====== Supplied data

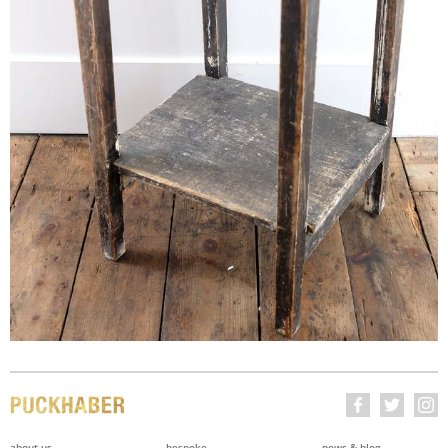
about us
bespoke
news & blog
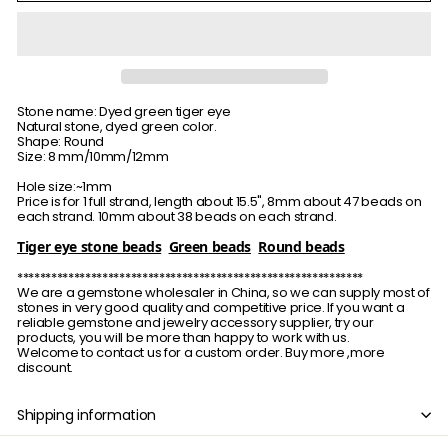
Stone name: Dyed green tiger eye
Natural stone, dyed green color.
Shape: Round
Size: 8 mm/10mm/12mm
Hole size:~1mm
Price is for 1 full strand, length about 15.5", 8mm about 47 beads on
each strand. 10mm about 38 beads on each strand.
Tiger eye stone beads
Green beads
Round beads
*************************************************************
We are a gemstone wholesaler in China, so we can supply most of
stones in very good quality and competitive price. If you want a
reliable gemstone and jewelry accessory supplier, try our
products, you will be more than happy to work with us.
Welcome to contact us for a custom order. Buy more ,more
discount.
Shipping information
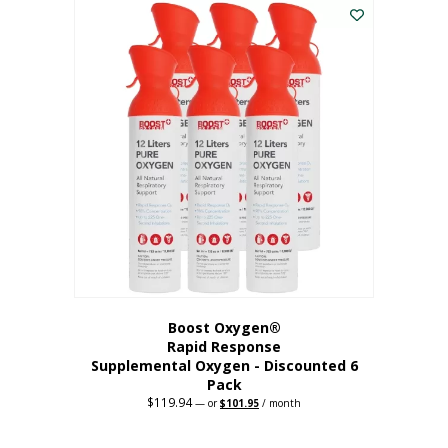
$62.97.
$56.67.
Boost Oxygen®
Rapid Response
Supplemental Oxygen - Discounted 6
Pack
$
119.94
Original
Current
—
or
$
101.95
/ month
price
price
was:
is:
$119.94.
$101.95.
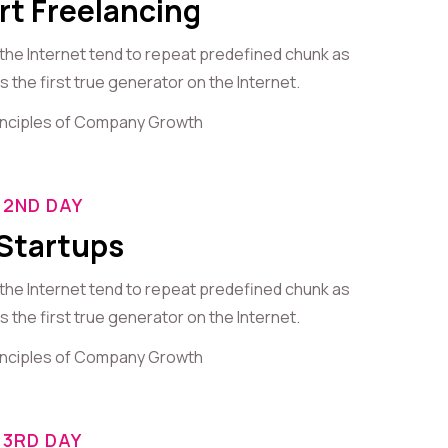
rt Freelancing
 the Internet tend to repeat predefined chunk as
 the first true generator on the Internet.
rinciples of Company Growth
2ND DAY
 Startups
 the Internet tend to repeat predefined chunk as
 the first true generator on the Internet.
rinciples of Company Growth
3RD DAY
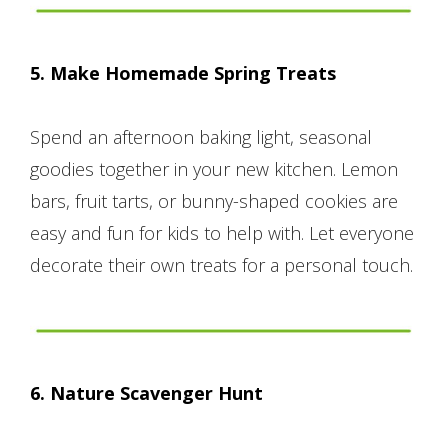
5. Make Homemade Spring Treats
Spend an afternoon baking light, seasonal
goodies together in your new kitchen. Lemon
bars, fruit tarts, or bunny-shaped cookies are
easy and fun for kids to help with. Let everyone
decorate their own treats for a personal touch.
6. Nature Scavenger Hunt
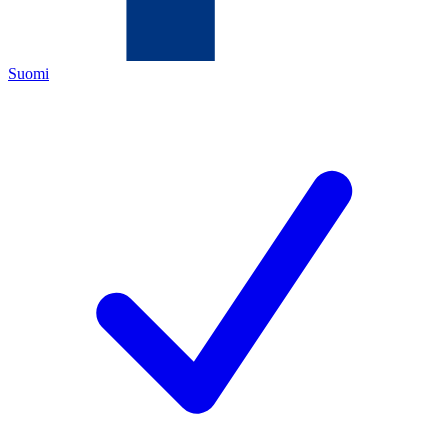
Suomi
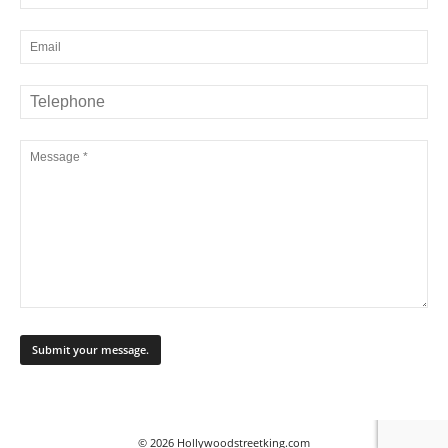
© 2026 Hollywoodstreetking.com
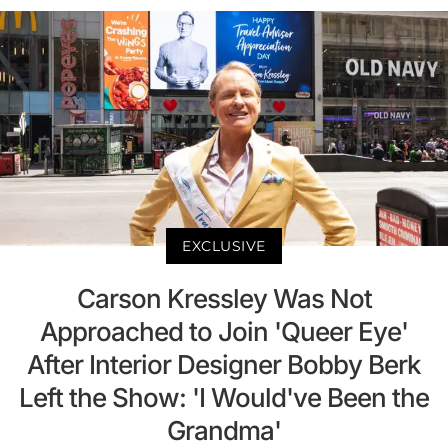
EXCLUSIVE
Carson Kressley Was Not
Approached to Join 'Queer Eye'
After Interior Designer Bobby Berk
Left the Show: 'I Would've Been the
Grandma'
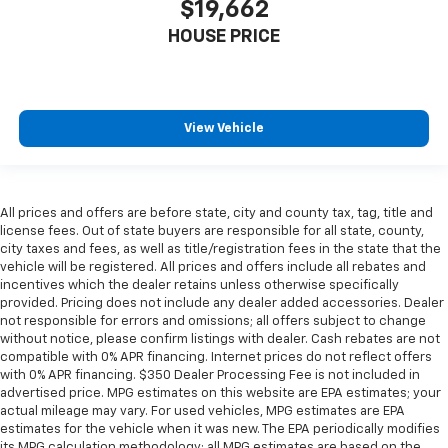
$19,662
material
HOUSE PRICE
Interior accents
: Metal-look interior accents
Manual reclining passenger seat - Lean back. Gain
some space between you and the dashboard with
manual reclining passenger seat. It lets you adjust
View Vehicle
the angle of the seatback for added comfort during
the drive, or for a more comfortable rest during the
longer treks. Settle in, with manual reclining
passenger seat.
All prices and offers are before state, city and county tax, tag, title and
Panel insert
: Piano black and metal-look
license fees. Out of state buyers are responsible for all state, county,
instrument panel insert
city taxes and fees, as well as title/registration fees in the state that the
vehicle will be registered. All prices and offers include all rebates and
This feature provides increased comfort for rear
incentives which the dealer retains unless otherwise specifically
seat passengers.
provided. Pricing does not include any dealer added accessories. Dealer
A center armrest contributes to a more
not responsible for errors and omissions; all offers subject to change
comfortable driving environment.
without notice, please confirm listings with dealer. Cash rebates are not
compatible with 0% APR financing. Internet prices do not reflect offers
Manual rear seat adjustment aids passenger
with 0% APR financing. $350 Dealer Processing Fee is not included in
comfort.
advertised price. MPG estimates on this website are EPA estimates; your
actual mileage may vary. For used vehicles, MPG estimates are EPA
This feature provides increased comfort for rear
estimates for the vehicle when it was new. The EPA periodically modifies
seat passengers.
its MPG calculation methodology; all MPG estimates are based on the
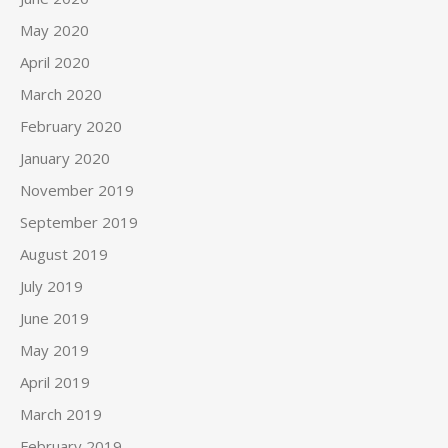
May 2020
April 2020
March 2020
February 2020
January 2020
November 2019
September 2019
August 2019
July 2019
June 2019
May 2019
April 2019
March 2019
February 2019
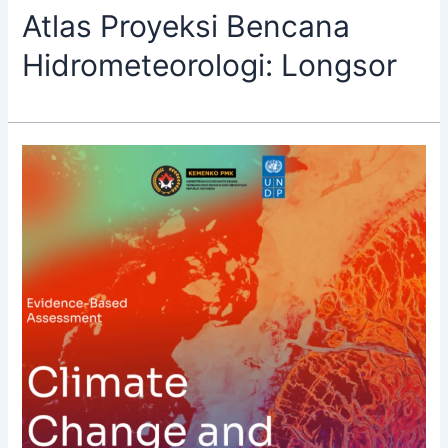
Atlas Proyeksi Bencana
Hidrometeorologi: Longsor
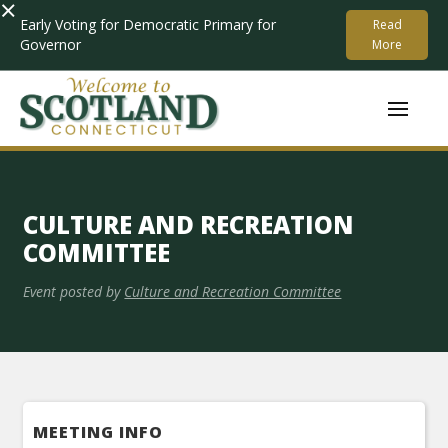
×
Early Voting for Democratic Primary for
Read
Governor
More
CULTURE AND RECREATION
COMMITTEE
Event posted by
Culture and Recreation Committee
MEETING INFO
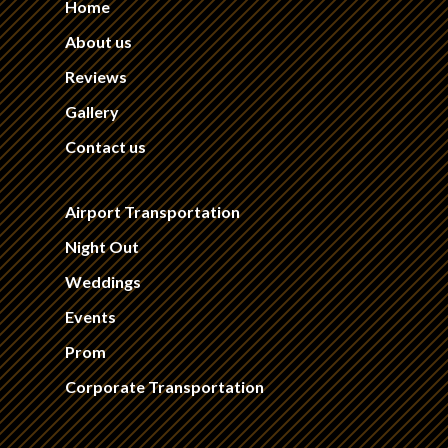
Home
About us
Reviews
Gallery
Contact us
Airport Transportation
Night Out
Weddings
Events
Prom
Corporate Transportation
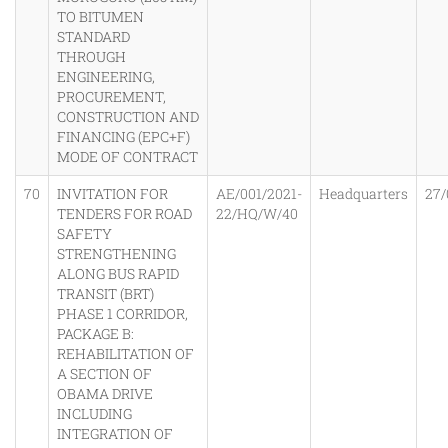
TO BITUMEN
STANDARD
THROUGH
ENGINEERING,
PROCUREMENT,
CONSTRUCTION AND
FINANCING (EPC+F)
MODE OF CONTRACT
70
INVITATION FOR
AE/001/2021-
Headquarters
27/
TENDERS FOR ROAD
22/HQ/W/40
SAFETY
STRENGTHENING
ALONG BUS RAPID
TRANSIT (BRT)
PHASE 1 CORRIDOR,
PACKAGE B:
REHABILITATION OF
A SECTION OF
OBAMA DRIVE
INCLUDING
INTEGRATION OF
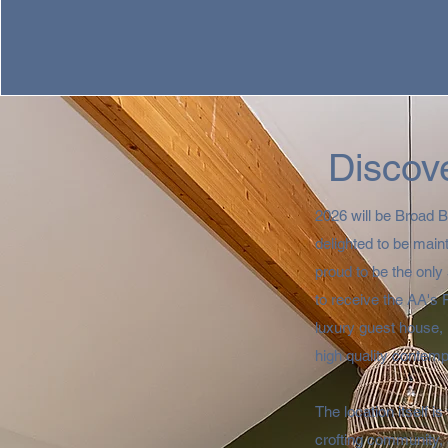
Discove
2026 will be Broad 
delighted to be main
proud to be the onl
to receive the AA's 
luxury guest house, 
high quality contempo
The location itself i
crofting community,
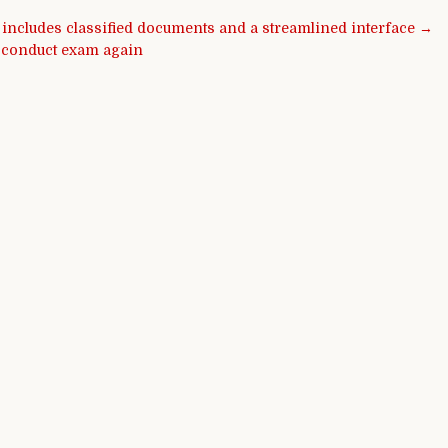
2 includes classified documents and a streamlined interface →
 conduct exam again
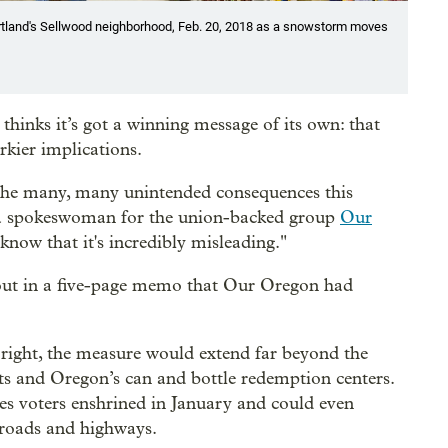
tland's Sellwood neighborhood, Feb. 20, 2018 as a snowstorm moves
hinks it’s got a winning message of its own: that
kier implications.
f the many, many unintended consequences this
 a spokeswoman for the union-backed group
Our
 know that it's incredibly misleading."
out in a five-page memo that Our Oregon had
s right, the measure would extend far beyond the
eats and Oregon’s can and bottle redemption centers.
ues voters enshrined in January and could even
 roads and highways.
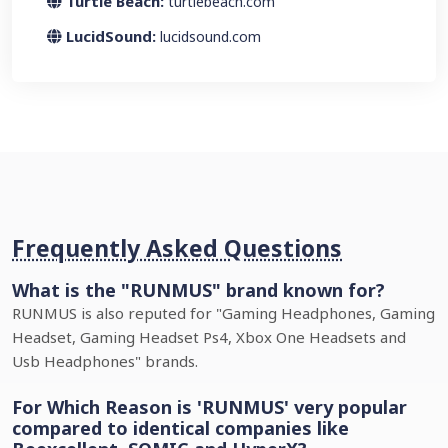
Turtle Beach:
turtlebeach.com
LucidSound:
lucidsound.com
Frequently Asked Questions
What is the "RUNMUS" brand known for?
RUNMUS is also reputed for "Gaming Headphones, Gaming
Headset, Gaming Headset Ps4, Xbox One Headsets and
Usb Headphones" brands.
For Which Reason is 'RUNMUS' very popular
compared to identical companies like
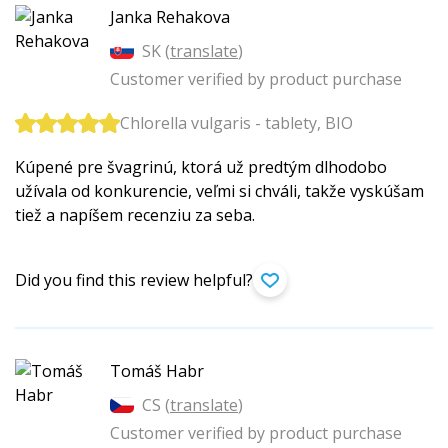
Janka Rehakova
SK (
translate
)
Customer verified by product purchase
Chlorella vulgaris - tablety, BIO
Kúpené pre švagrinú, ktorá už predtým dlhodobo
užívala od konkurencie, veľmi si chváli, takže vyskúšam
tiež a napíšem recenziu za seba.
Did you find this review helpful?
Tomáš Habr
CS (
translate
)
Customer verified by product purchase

============

Problem details: Repeat word for word, leaving out the pictures, each line of the records from the line that holds "November 2019" through the final one.

Response to this task:
November 2019
September 2019
August 2019
July 2019
June 2019
May 2019
April 2019
March 2019
February 2019
Atlas Proyeksi Bencana
Hidrometeorologi: Longsor
×
Early Voting for Democratic Primary for
Read
Governor
More
CULTURE AND RECREATION
COMMITTEE
Event posted by
Culture and Recreation Committee
MEETING INFO
Home
About us
Reviews
Gallery
Contact us
Airport Transportation
Night Out
Weddings
Events
Prom
Corporate Transportation
TO BITUMEN
STANDARD
THROUGH
ENGINEERING,
PROCUREMENT,
CONSTRUCTION AND
FINANCING (EPC+F)
MODE OF CONTRACT
70
INVITATION FOR
AE/001/2021-
Headquarters
27/
TENDERS FOR ROAD
22/HQ/W/40
SAFETY
STRENGTHENING
ALONG BUS RAPID
TRANSIT (BRT)
PHASE 1 CORRIDOR,
PACKAGE B:
REHABILITATION OF
A SECTION OF
OBAMA DRIVE
INCLUDING
INTEGRATION OF
Discove
2026 will be Broad 
delighted to be main
proud to be the onl
to receive the AA's 
luxury guest house, 
high quality contempo
The location itself i
crofting community,
2 includes classified documents and a streamlined interface →
 conduct exam again
tland's Sellwood neighborhood, Feb. 20, 2018 as a snowstorm moves
hinks it’s got a winning message of its own: that
kier implications.
f the many, many unintended consequences this
 a spokeswoman for the union-backed group
Our
 know that it's incredibly misleading."
out in a five-page memo that Our Oregon had
s right, the measure would extend far beyond the
eats and Oregon’s can and bottle redemption centers.
ues voters enshrined in January and could even
 roads and highways.
Turtle Beach:
turtlebeach.com
LucidSound:
lucidsound.com
Frequently Asked Questions
What is the "RUNMUS" brand known for?
RUNMUS is also reputed for "Gaming Headphones, Gaming
Headset, Gaming Headset Ps4, Xbox One Headsets and
Usb Headphones" brands.
For Which Reason is 'RUNMUS' very popular
compared to identical companies like
Janka Rehakova
SK (
translate
)
Customer verified by product purchase
Chlorella vulgaris - tablety, BIO
Kúpené pre švagrinú, ktorá už predtým dlhodobo
užívala od konkurencie, veľmi si chváli, takže vyskúšam
tiež a napíšem recenziu za seba.
Did you find this review helpful?
Tomáš Habr
CS (
translate
)
Customer verified by product purchase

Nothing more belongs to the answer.